Activity:
Transcribe the entries below exactly, starting with the line that has "水舞萍 发表于 2018-12-31 16:39" and stopping after the line that has "Leave a comment"; no pictures belong in the copy.

Page images and extracted text:
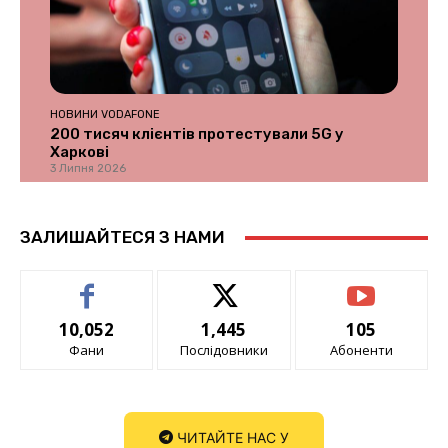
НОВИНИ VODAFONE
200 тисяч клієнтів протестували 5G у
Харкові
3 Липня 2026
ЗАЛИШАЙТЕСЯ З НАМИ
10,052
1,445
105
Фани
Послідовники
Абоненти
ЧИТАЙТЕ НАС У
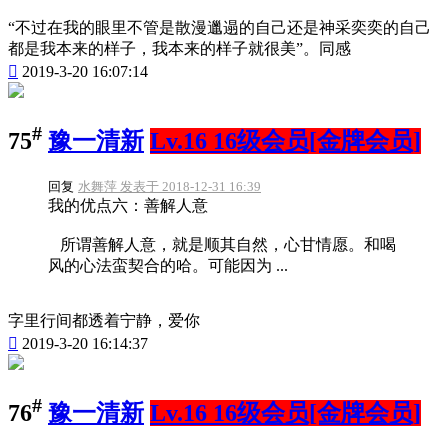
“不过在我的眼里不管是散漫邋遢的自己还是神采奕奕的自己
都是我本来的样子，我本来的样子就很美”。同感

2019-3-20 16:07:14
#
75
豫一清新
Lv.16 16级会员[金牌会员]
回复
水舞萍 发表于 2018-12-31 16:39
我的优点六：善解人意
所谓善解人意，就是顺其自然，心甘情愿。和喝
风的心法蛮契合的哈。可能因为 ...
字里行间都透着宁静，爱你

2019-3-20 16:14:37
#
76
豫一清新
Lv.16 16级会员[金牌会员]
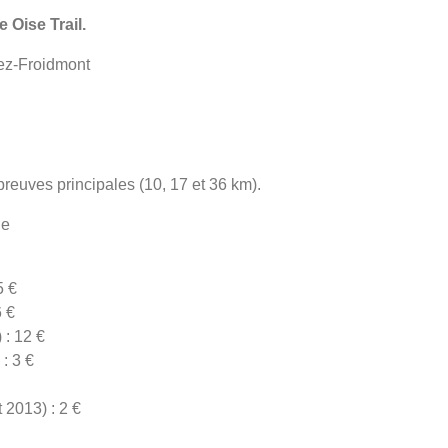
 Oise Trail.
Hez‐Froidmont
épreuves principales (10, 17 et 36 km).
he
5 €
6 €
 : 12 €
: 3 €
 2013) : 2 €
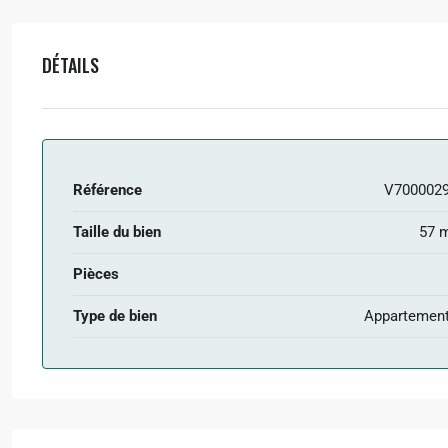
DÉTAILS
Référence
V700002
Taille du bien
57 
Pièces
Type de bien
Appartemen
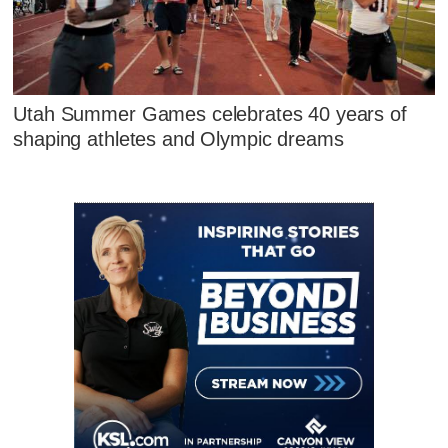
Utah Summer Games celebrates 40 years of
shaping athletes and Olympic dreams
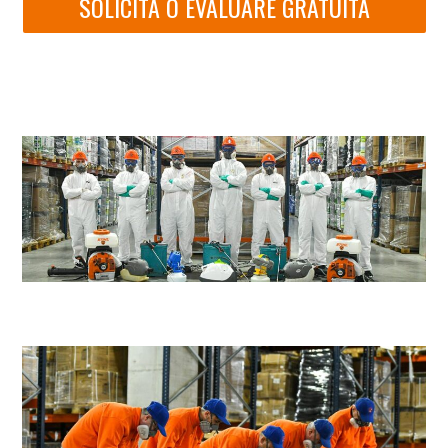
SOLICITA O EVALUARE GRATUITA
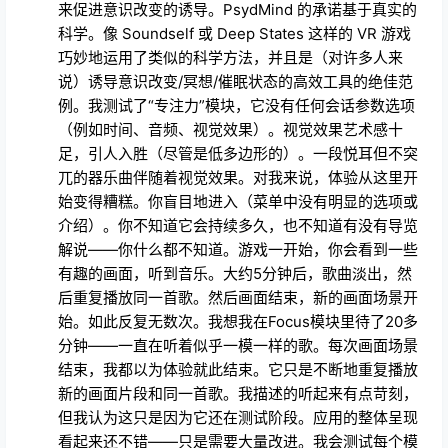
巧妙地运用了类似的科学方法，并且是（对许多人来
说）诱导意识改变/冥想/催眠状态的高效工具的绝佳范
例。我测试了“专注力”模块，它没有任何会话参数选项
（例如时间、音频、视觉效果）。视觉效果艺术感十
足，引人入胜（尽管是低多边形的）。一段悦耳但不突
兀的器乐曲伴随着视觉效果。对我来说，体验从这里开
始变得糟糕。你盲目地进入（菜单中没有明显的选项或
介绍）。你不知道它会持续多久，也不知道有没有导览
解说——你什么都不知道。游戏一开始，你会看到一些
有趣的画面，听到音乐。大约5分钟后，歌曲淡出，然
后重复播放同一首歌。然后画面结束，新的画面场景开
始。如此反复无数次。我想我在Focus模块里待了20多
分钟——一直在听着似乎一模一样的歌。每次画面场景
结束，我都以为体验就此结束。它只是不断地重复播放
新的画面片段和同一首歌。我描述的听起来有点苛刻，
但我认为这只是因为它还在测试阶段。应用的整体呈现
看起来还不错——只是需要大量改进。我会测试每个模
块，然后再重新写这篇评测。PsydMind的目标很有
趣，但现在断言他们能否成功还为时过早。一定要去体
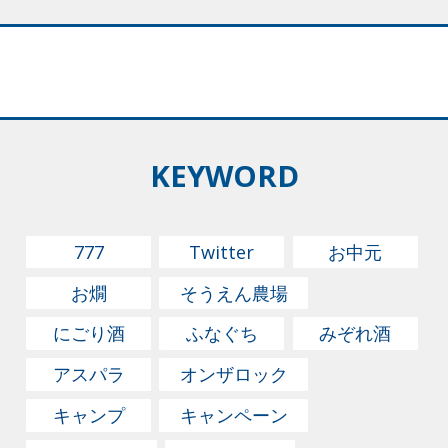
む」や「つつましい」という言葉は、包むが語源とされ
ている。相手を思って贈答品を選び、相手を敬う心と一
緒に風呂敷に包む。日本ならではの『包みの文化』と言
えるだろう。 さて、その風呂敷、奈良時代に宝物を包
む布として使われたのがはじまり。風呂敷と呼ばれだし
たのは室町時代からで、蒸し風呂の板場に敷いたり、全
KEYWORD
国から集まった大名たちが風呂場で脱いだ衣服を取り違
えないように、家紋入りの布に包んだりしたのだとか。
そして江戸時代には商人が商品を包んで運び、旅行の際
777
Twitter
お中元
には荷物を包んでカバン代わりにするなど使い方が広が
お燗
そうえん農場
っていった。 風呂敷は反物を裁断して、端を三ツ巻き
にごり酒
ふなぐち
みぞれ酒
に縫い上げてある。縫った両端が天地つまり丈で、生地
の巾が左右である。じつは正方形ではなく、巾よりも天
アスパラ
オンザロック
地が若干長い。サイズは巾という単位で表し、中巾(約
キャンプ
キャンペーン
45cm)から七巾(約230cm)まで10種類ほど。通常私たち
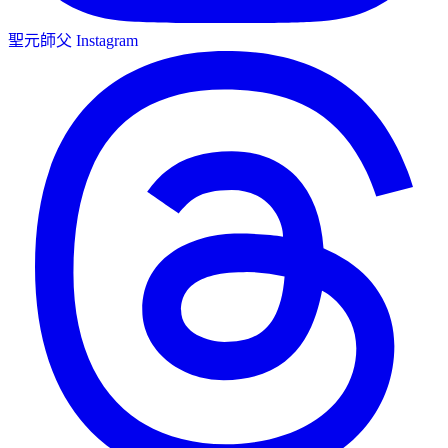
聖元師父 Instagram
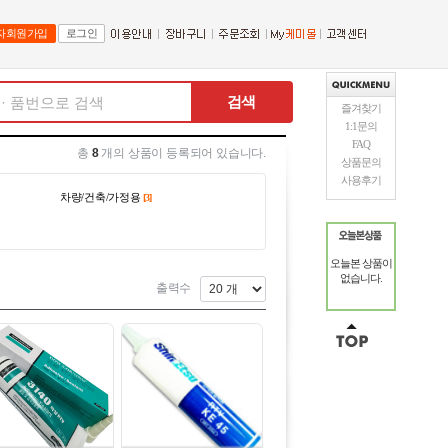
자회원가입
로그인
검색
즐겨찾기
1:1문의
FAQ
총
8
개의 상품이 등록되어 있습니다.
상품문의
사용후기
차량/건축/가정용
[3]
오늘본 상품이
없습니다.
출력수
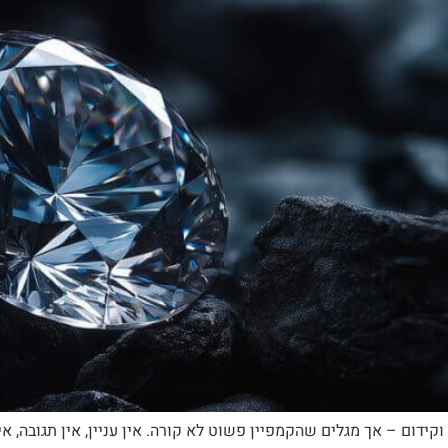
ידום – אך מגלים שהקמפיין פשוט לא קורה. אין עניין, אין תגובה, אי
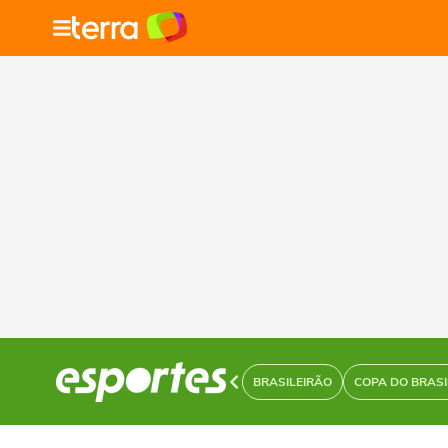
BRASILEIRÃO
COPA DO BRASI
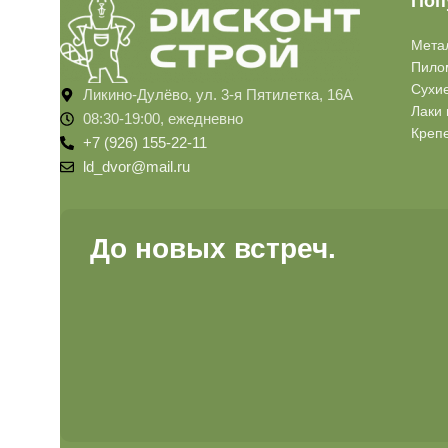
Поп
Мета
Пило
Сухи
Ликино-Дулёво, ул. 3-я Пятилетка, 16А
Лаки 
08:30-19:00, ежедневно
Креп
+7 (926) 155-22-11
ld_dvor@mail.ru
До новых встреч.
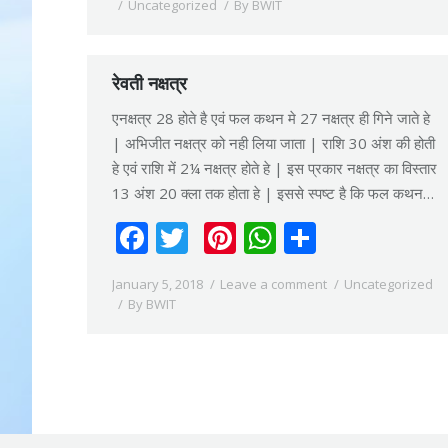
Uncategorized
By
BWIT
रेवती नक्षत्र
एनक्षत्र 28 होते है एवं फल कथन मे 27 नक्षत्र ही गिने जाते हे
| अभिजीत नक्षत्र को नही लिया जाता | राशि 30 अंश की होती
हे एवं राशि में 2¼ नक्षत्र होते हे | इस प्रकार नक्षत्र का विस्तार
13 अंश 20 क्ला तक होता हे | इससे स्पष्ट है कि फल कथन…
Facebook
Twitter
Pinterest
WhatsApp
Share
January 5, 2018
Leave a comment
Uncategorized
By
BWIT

Response area:
水舞萍 发表于 2018-12-31 16:39
我的优点六：善解人意
所谓善解人意，就是顺其自然，心甘情愿。和喝
风的心法蛮契合的哈。可能因为 ...
字里行间都透着宁静，爱你

2019-3-20 16:14:37
#
76
豫一清新
Lv.16 16级会员[金牌会员]
 Oise Trail.
Hez‐Froidmont
épreuves principales (10, 17 et 36 km).
he
5 €
6 €
 : 12 €
: 3 €
 2013) : 2 €
DÉTAILS
Référence
V700002
Taille du bien
57 
Pièces
Type de bien
Appartemen
Utah Summer Games celebrates 40 years of
shaping athletes and Olympic dreams
SOLICITA O EVALUARE GRATUITA
巧妙地运用了类似的科学方法，并且是（对许多人来
说）诱导意识改变/冥想/催眠状态的高效工具的绝佳范
例。我测试了“专注力”模块，它没有任何会话参数选项
（例如时间、音频、视觉效果）。视觉效果艺术感十
足，引人入胜（尽管是低多边形的）。一段悦耳但不突
兀的器乐曲伴随着视觉效果。对我来说，体验从这里开
始变得糟糕。你盲目地进入（菜单中没有明显的选项或
介绍）。你不知道它会持续多久，也不知道有没有导览
解说——你什么都不知道。游戏一开始，你会看到一些
有趣的画面，听到音乐。大约5分钟后，歌曲淡出，然
后重复播放同一首歌。然后画面结束，新的画面场景开
始。如此反复无数次。我想我在Focus模块里待了20多
分钟——一直在听着似乎一模一样的歌。每次画面场景
结束，我都以为体验就此结束。它只是不断地重复播放
新的画面片段和同一首歌。我描述的听起来有点苛刻，
但我认为这只是因为它还在测试阶段。应用的整体呈现
看起来还不错——只是需要大量改进。我会测试每个模
块，然后再重新写这篇评测。PsydMind的目标很有
趣，但现在断言他们能否成功还为时过早。一定要去体
む」や「つつましい」という言葉は、包むが語源とされ
ている。相手を思って贈答品を選び、相手を敬う心と一
緒に風呂敷に包む。日本ならではの『包みの文化』と言
えるだろう。 さて、その風呂敷、奈良時代に宝物を包
む布として使われたのがはじまり。風呂敷と呼ばれだし
たのは室町時代からで、蒸し風呂の板場に敷いたり、全
KEYWORD
国から集まった大名たちが風呂場で脱いだ衣服を取り違
えないように、家紋入りの布に包んだりしたのだとか。
そして江戸時代には商人が商品を包んで運び、旅行の際
777
Twitter
お中元
には荷物を包んでカバン代わりにするなど使い方が広が
お燗
そうえん農場
っていった。 風呂敷は反物を裁断して、端を三ツ巻き
にごり酒
ふなぐち
みぞれ酒
に縫い上げてある。縫った両端が天地つまり丈で、生地
の巾が左右である。じつは正方形ではなく、巾よりも天
アスパラ
オンザロック
地が若干長い。サイズは巾という単位で表し、中巾(約
キャンプ
キャンペーン
45cm)から七巾(約230cm)まで10種類ほど。通常私たち
聖元師父 Instagram
자회원가입
로그인
검색
즐겨찾기
1:1문의
FAQ
총
8
개의 상품이 등록되어 있습니다.
상품문의
사용후기
차량/건축/가정용
[3]
오늘본 상품이
없습니다.
출력수
ידום – אך מגלים שהקמפיין פשוט לא קורה. אין עניין, אין תגובה, אי
BRASILEIRÃO
COPA DO BRASI
Поп
Мета
Пило
Сухи
Ликино-Дулёво, ул. 3-я Пятилетка, 16А
Лаки 
08:30-19:00, ежедневно
Креп
+7 (926) 155-22-11
ld_dvor@mail.ru
До новых встреч.
Uncategorized
By
BWIT
रेवती नक्षत्र
एनक्षत्र 28 होते है एवं फल कथन मे 27 नक्षत्र ही गिने जाते हे
| अभिजीत नक्षत्र को नही लिया जाता | राशि 30 अंश की होती
हे एवं राशि में 2¼ नक्षत्र होते हे | इस प्रकार नक्षत्र का विस्तार
13 अंश 20 क्ला तक होता हे | इससे स्पष्ट है कि फल कथन…
Facebook
Twitter
Pinterest
WhatsApp
Share
January 5, 2018
Leave a comment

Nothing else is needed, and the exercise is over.